В личных записях Миша называл этот антураж кокаиновым. Профессор однажды заставил его употребить этот наркотик, а после долго и вдумчиво с ним беседовал. Тогда Миша отметил для себя, что кокаин провоцирует неоправданное довольство собой; дорогие вещи, по его мнению, действовали схожим образом, но гораздо слабее.
В целом с наркотиками у Миши получилась неприятная история, он не сразу понял, что Профессор заинтересован в его умеренной наркомании. Некоторые вещества поднимали выработку дофамина в восемь, а то и более раз. В естественных условиях никакое грандиозное событие не могло спровоцировать даже приблизительно равный всплеск счастья, будь то рождение ребёнка или присвоение Нобелевской премии.
В назревающей проблеме Миша винил в первую очередь себя. Сперва он принимал вещества по принуждению, но в дальнейшем делал это самостоятельно, из интереса. До физической зависимости дело не дошло, Крымский обладал незаурядной силой воли и смог завязать, но память о том, что в мире существует столь огромное злое наслаждение, которого он, вероятно, не встретит больше в обычной жизни, накладывала тяжёлый отпечаток на его существование. Мысль о возможном кайфе еще долго преследовала Крымского, но он жил и работал ей вопреки, другого выбора у него не было.
Возвращаясь к сравнению прошлого и настоящего, Миша не знал никого, кто бы мог разделить его наивные переживания. Новые друзья Крымского шли к успеху годами, не жалея ни сил, ни здоровья. И если бы он теперь решился сказать им, что достижения их безусловно непростых жизней переоценены, то совершенно точно не сыскал бы понимания.
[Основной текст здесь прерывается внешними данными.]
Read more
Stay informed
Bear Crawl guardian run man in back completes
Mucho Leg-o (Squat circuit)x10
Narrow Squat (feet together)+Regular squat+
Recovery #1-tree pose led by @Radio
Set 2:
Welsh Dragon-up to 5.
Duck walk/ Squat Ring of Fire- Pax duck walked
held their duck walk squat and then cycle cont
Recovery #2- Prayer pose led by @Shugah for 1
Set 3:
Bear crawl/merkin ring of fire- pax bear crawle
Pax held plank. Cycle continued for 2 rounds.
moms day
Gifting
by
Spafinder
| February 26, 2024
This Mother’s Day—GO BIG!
Красивая жизнь стоила им слишком большого труда, чтобы позволять себе подобные вольнодумства.
Можно было поискать единомышленников в обществе потомственных аристократов, но, во-первых, их в России осталось мало, а во-вторых, они в любом случае имели извращённые представления о жизни простого народа и так же верили в существование огромной разницы между социальными стратами.
Ну и, разумеется, представители простого народа не могли не чувствовать этой разницы, наличие которой транслировалось отовсюду, именно она подстрекала их вступать в борьбу за место под солнцем, подчиняясь не всегда справедливым для них правилам. Впрочем, никому из вышеперечисленных Миша своими идеями не надоедал.
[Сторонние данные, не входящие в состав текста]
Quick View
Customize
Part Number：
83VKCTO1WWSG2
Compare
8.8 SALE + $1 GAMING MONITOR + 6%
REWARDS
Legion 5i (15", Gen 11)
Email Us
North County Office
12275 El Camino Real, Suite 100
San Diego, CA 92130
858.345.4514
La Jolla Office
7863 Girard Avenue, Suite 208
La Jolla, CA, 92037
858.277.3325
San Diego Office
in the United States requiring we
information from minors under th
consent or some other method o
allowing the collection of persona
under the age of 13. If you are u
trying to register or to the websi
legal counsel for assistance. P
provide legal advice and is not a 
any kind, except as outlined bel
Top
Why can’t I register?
Случалось, что Крымского охватывала тревога. Особо гнетущее чувство производило непонимание общей концепции бизнеса, в котором он участвовал. Он слышал лишь об увеличении рыночной активности посредством осквернения духовности, что, очевидно, было лишь одним из направлений стимуляции рынка.
Миша понимал, что чего-то здесь не хватает, поскольку если делать выводы, исходя из общедоступных сведений, то стимуляция рынка выглядела исключительно вредоносным направлением деятельности.
Имеющийся на сегодняшний день уровень роботизации труда позволяет сократить рабочий день до трёх-четырёх часов, оставив остальное время на творческое и духовное развитие человека.
Но вместо этого производства увеличивают мощности, требуя восьмичасовой загрузки человека лишь для того, чтобы производить больше товаров и услуг.
Далее, чтобы эти на самом деле не нужные человеку товары и услуги в итоге продались, значительная часть работников занята их рекламой. Хотя они тоже могли бы заняться саморазвитием вместо того, чтобы выдавать ненужное за необходимое, дешёвое за дорогое, ведь рекламные расходы некоторых всем известных компаний составляют до половины общего бюджета.
И всё бы ничего, вроде люди получают занятость и вместе с тем цели в жизни, но дело происходит на небольшой планете, где из-за роста потребления уже появились озоновые дыры, а количество выбросов в атмосферу и мусора продолжает расти в геометрической прогрессии.
Концепция современного, агрессивного рынка похожа на глобальное самоубийство, не заметить которое невозможно. Выходило одно из двух: или человечество подсознательно стремится к самоуничтожению, или это самоуничтожение кто-то курирует и делает неочевидным для всех.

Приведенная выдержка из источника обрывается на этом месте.